• _PROBLEM STATEMENT_
Where a line in the material below has the string "model", please report it.

• _DATA FOR PROCESSING_
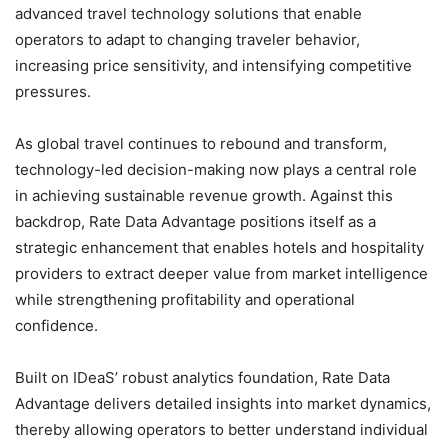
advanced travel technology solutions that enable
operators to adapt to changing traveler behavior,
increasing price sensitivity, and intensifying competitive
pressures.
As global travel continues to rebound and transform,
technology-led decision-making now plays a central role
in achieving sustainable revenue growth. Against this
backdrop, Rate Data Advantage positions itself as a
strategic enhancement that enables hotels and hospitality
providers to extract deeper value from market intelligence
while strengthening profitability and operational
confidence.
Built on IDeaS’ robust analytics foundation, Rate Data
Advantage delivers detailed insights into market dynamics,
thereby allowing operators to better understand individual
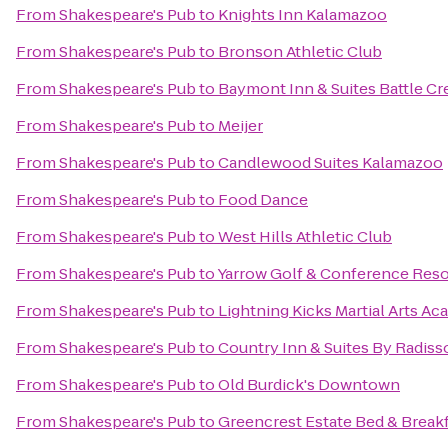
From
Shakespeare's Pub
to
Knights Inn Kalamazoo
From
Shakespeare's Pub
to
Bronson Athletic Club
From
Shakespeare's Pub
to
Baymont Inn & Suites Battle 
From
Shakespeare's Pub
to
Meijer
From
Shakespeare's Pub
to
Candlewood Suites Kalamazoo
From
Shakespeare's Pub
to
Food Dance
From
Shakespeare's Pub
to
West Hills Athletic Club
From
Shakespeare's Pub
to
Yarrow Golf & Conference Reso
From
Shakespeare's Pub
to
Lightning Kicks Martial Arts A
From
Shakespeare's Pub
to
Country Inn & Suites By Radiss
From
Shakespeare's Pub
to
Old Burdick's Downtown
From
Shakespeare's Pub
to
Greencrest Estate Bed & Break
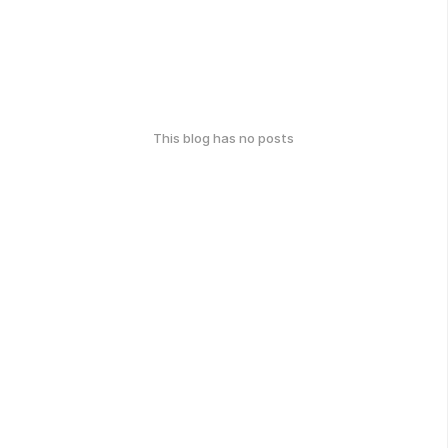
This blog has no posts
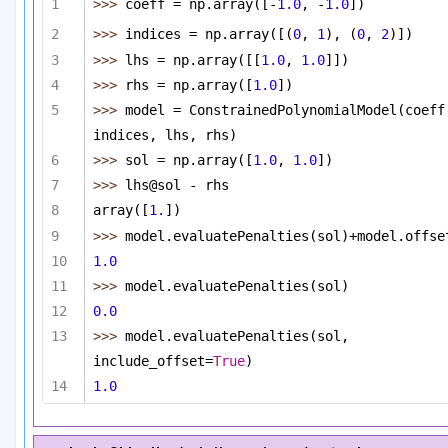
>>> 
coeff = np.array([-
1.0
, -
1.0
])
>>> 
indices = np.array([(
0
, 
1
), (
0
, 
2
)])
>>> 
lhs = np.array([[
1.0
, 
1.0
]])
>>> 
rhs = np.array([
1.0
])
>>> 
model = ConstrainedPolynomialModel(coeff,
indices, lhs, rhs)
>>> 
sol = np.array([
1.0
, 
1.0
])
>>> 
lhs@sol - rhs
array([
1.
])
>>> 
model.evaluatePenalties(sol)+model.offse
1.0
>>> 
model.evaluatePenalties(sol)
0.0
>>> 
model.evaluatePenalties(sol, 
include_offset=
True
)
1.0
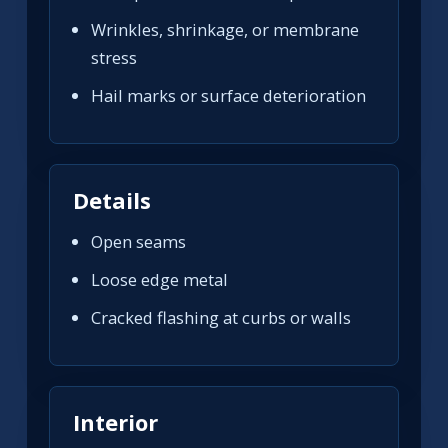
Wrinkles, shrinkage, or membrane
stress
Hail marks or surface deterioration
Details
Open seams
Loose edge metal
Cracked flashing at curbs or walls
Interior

• _WRITTEN SOLUTION_
model = ConstrainedPolynomialModel(coeff,
model.evaluatePenalties(sol)+model.offse
model.evaluatePenalties(sol)
model.evaluatePenalties(sol, 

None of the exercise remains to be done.